I don't care if the presenters did not properly kiss the board's ring. This is an urban school district, not the British monarchy. About 26,000 of the district's 31,000 students are in troubled schools. Parents want answers. Yet change is slow-tracked, and options are roadblocked.

It is no way to run a poverty-burdened district. Especially one where the list of failing schools keeps mushrooming.

By last count, 44 of the city's 57 schools are in trouble, with 28 on the critical list. It makes me long for the "good old days" of last year, when "only" 13 schools were on life support. What had been a concern is now a crisis. Someone needs to alert the board.

By muffing their ears and gagging the presenters, here is what board members missed: A plan to close two troubled schools and reopen them as public charters - with current teachers given first shot at jobs.
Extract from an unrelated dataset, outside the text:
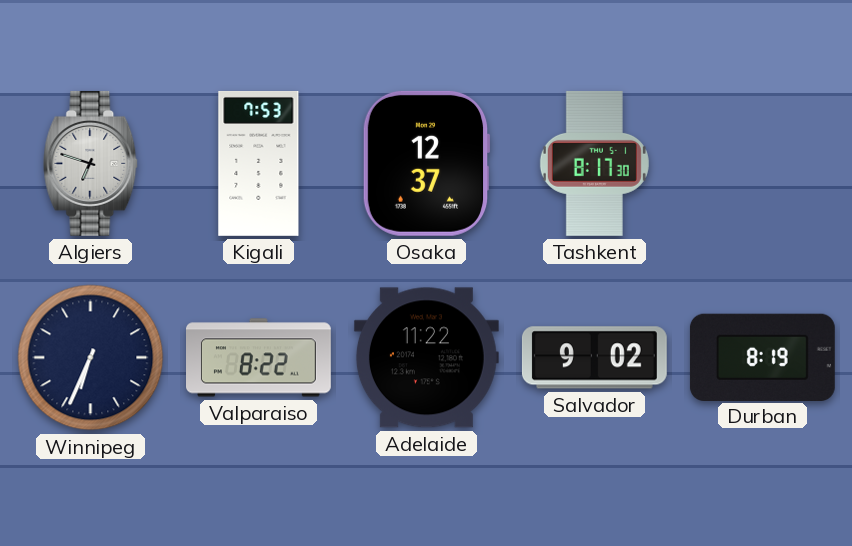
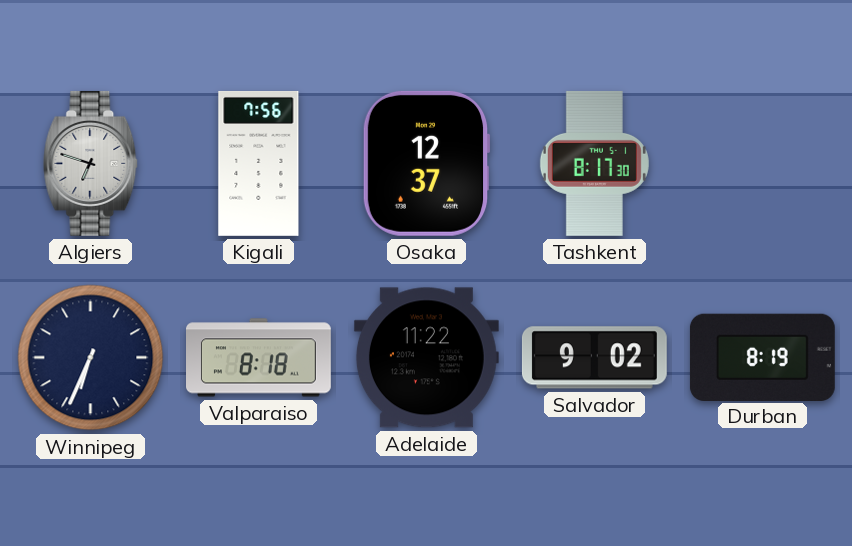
Kigali: 7:53 -> 7:56
Valparaiso: 8:22 -> 8:18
The upside? The schools would be free of the union rules that stifle reform and handcuff teachers. That means everything from longer school days to smaller class sizes.

"It is the only turnaround model that allows for fundamental changes in a school's structure," Steve Polowitz told me.
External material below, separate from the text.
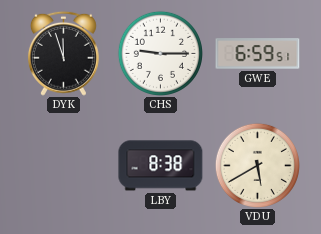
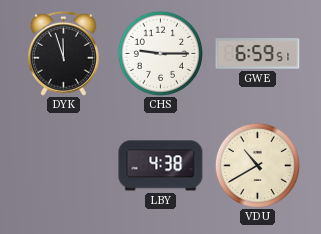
LBY: 8:38 -> 4:38
VDU: 5:40 -> 10:40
Polowitz, attorney for the nonprofit Chameleon Community Schools Project, was part of the group gagged by the board. The rude reception came as no surprise.

A charter school restart means shredding union contracts at the two schools. It also underlines the larger question of how public education is best delivered, and by whom. Which is partly why board members - many of whom are beholden to the teachers union for support - don't want to hear about it.

To be clear, I have plenty of sympathy for Buffalo teachers. Leading classes filled with deprived kids is a near-impossible job -as evidenced by the epidemic of failing urban schools across the country.

Which is why, given the enormity of the challenge, teachers should be free to throw a bunch of stuff against the wall.

Sadly, that does not happen in district schools, where any reform has to be negotiated. That is partly why city parents have funneled their kids into charters over the last decade.

Indeed, restarting failing schools as charters merely institutionalizes what has been happening for years. Sooner or later, the board needs to open its ears. Maybe even its eyes.